[Data excerpts]
------------------------------
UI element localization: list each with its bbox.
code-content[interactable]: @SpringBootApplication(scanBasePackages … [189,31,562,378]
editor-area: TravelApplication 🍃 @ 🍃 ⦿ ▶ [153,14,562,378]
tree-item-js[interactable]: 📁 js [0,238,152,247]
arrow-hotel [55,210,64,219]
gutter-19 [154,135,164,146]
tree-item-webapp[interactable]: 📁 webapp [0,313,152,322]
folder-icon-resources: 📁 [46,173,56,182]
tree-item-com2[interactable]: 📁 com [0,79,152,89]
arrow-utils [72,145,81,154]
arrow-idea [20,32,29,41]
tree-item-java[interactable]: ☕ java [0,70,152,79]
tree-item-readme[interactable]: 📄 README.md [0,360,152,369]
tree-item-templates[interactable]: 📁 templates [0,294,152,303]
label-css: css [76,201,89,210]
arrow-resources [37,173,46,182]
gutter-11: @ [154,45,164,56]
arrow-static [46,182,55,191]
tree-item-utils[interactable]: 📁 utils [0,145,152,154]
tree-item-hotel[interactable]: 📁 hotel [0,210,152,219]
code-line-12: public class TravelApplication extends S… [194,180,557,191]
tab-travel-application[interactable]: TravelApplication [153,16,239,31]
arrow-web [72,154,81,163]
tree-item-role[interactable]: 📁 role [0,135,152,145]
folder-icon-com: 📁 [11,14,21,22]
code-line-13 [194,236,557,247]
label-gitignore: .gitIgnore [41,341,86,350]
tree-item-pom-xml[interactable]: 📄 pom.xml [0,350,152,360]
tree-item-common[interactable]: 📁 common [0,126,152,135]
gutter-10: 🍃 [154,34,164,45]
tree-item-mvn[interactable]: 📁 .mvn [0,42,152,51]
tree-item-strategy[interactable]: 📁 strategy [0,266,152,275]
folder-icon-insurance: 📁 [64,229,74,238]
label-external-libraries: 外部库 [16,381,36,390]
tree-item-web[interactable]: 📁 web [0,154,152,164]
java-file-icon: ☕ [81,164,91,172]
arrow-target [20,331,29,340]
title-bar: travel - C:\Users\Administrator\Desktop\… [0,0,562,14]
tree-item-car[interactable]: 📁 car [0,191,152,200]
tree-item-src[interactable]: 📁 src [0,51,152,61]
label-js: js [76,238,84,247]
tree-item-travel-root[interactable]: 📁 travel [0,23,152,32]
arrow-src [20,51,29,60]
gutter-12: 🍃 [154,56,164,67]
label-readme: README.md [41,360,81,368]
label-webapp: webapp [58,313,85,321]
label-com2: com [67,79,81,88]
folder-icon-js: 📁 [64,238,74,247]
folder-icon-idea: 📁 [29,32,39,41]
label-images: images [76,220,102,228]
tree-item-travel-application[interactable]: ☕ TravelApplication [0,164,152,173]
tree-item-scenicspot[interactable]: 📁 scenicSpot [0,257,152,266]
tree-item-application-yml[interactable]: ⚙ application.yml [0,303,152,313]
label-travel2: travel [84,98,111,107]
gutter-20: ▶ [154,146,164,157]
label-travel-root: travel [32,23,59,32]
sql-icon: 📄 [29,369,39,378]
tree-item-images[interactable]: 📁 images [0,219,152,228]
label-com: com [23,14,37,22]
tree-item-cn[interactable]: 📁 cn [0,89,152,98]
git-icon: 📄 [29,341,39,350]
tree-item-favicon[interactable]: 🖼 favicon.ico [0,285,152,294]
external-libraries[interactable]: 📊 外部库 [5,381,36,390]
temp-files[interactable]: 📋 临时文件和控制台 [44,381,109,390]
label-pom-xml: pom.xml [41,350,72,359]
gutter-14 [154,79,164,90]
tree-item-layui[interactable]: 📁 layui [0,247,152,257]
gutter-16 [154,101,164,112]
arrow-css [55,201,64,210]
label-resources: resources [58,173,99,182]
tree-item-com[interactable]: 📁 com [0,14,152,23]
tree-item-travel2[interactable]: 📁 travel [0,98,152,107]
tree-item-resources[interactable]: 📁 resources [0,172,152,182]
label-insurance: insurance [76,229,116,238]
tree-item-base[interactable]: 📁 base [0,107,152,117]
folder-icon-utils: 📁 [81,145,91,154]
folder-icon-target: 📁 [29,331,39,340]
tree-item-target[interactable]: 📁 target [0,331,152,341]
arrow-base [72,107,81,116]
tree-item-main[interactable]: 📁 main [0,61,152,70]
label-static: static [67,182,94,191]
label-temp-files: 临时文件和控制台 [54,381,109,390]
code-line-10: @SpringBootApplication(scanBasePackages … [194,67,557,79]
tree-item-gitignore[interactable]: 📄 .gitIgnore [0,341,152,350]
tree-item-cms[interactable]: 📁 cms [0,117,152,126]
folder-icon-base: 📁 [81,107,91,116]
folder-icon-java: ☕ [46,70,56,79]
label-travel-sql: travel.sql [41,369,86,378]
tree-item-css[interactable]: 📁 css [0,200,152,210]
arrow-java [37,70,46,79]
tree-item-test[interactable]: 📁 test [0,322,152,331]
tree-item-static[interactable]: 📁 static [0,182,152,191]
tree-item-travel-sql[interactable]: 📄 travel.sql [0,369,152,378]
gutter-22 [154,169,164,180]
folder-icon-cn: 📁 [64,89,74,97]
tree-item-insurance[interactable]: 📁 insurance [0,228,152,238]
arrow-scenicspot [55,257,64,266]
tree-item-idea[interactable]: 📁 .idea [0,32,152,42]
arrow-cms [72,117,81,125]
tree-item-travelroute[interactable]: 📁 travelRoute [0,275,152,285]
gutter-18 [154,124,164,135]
------------------------------
What you will do
Your answer should consist of all lines above that include the string "images".

Your solution
label-images: images [76,220,102,228]
tree-item-images[interactable]: 📁 images [0,219,152,228]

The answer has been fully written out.